For manufacturing companies last yard actually means getting the goods delivered directly to a specific spot on the production line. 

But will this ever become an investment worth making for manufacturing companies? Maybe. Assume the line has to be shut down because a particular part is lacking. Normally, carriers would get a request to deliver an expedited order to the site goods reception. The shipment is delivered on time, i.e. the last mile was properly covered, but for some reason it ends up sitting in a goods reception for a few days more. The delay is on the customer’s side, but the carrier might still get some badwill from it. What would happen if the missing part instead was brought to the production line by the carrier?

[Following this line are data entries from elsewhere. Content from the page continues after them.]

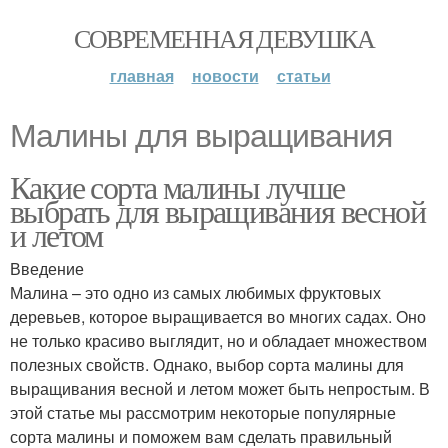
СОВРЕМЕННАЯ ДЕВУШКА
главная
новости
статьи
Малины для выращивания
Какие сорта малины лучше
выбрать для выращивания весной
и летом
Введение
Малина – это одно из самых любимых фруктовых
деревьев, которое выращивается во многих садах. Оно
не только красиво выглядит, но и обладает множеством
полезных свойств. Однако, выбор сорта малины для
выращивания весной и летом может быть непростым. В
этой статье мы рассмотрим некоторые популярные
сорта малины и поможем вам сделать правильный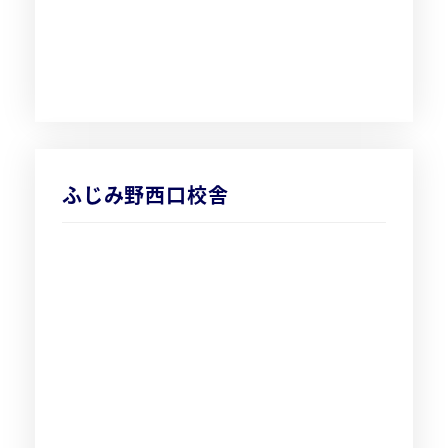
ふじみ野西口校舎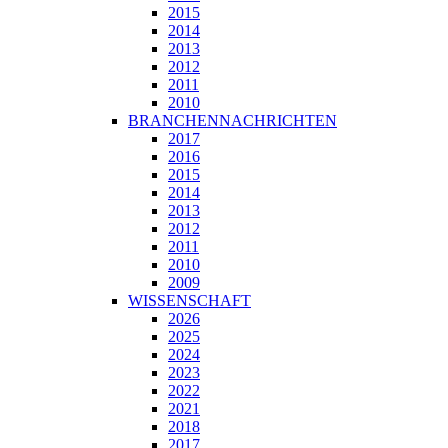
2015
2014
2013
2012
2011
2010
BRANCHENNACHRICHTEN
2017
2016
2015
2014
2013
2012
2011
2010
2009
WISSENSCHAFT
2026
2025
2024
2023
2022
2021
2018
2017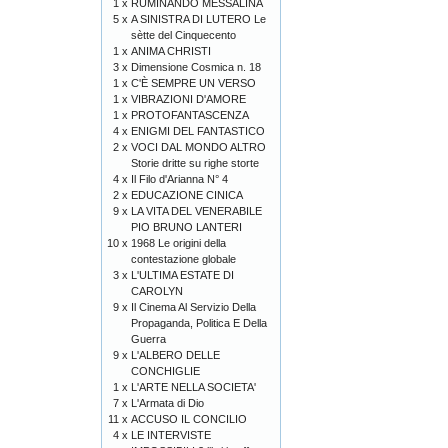
1 x
RUMINANDO MESSALINA
5 x
A SINISTRA DI LUTERO Le
sètte del Cinquecento
1 x
ANIMA CHRISTI
3 x
Dimensione Cosmica n. 18
1 x
C'È SEMPRE UN VERSO
1 x
VIBRAZIONI D'AMORE
1 x
PROTOFANTASCENZA
4 x
ENIGMI DEL FANTASTICO
2 x
VOCI DAL MONDO ALTRO
Storie dritte su righe storte
4 x
Il Filo d'Arianna N° 4
2 x
EDUCAZIONE CINICA
9 x
LA VITA DEL VENERABILE
PIO BRUNO LANTERI
10 x
1968 Le origini della
contestazione globale
3 x
L'ULTIMA ESTATE DI
CAROLYN
9 x
Il Cinema Al Servizio Della
Propaganda, Politica E Della
Guerra
9 x
L'ALBERO DELLE
CONCHIGLIE
1 x
L'ARTE NELLA SOCIETA'
7 x
L'Armata di Dio
11 x
ACCUSO IL CONCILIO
4 x
LE INTERVISTE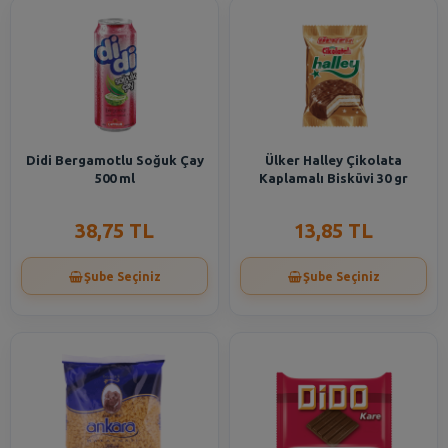
Didi Bergamotlu Soğuk Çay
Ülker Halley Çikolata
500 ml
Kaplamalı Bisküvi 30 gr
38,75 TL
13,85 TL
Şube Seçiniz
Şube Seçiniz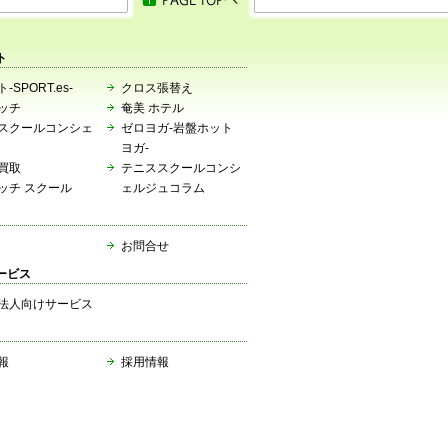
ト
-SPORT.es-
クロス張替え
ッチ
奄美 ホテル
スクールコンシェ
ゼロヨガ-岩盤ホット
ヨガ-
買取
テニススクールコンシ
ッチ スクール
ェルジュコラム
お問合せ
ービス
法人向けサービス
報
採用情報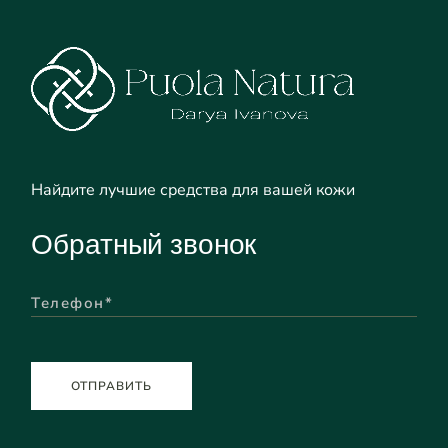
Найдите лучшие средства для вашей кожи
Обратный звонок
ОТПРАВИТЬ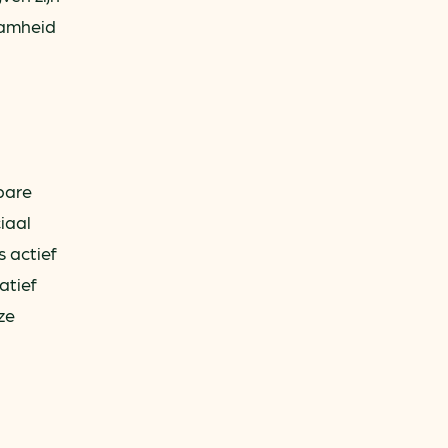
aamheid
bare
iaal
s actief
atief
ze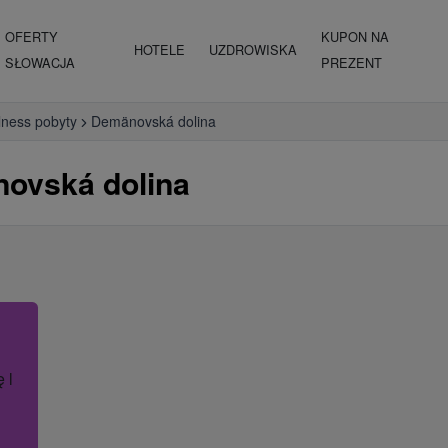
OFERTY
KUPON NA
HOTELE
UZDROWISKA
SŁOWACJA
PREZENT
lness pobyty
Demänovská dolina
ovská dolina
ę lub nazwę hotelu.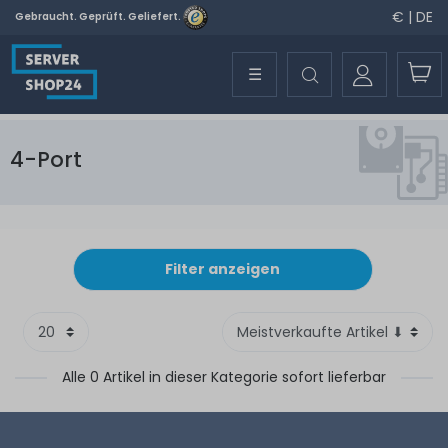
€ | DE
Gebraucht. Geprüft. Geliefert.
☰
4-Port
Filter anzeigen
Alle 0 Artikel in dieser Kategorie sofort lieferbar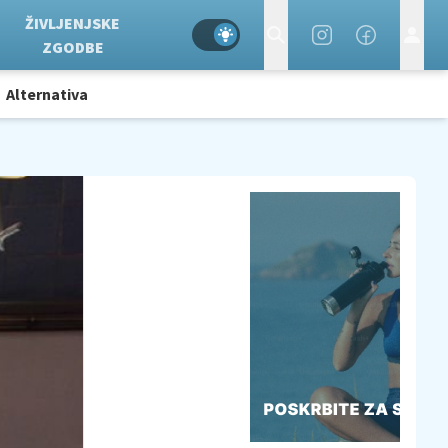
ŽIVLJENJSKE
ZGODBE
Alternativa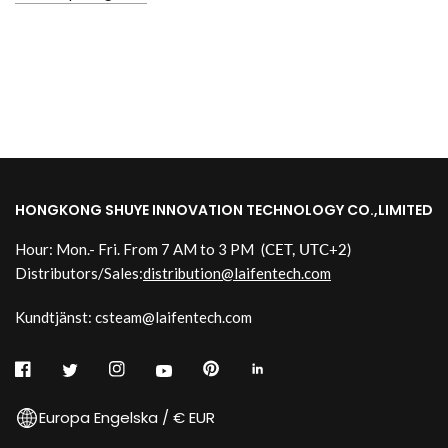
HONGKONG SHUYE INNOVATION TECHNOLOGY CO.,LIMITED
Hour: Mon.- Fri. From 7 AM to 3 PM
(CET, UTC+2)
Distributors/Sales:
distribution@laifentech.com
Kundtjänst: csteam@laifentech.com
Europa Engelska / € EUR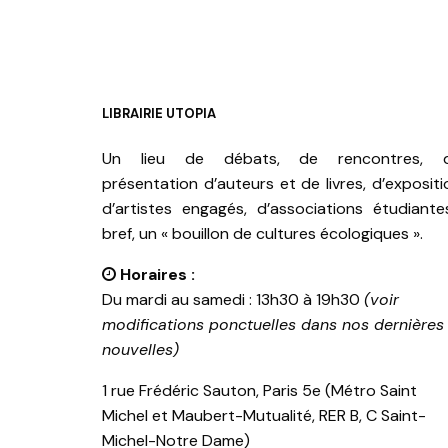
LIBRAIRIE UTOPIA
Un lieu de débats, de rencontres, 
présentation d’auteurs et de livres, d’expositi
d’artistes engagés, d’associations étudiante
bref, un « bouillon de cultures écologiques ».
Horaires :
Du mardi au samedi : 13h30 à 19h30
(voir
modifications ponctuelles dans nos dernières
nouvelles)
1 rue Frédéric Sauton, Paris 5e (Métro Saint
Michel et Maubert-Mutualité, RER B, C Saint-
Michel-Notre Dame)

We don’t necessarily think that the last yard is an investment alternative on the table for all manufacturing companies. Companies that for instance rely heavily on chemicals, e.g. paper and pulp manufacturers that we at Lup Technologies have a strong collaboration with in Sweden, are likely reluctant to outsource the last yard given the additional security and compliance required when managing chemical goods. On the other hand, for e.g. automotive players and especially OEMs, the concept might be more intriguing assuming that the additional data required to guide a carrier into the production facility and the security accesses can be solved in a safe, simple and compliant way. 

At Lup Technologies, we believe that extending the yard into the production plant might be feasible and we will continue to look at ways to develop our solution once the requirement potentially hits us. 

What are your thoughts? Do you think that last yard will become the new last mile?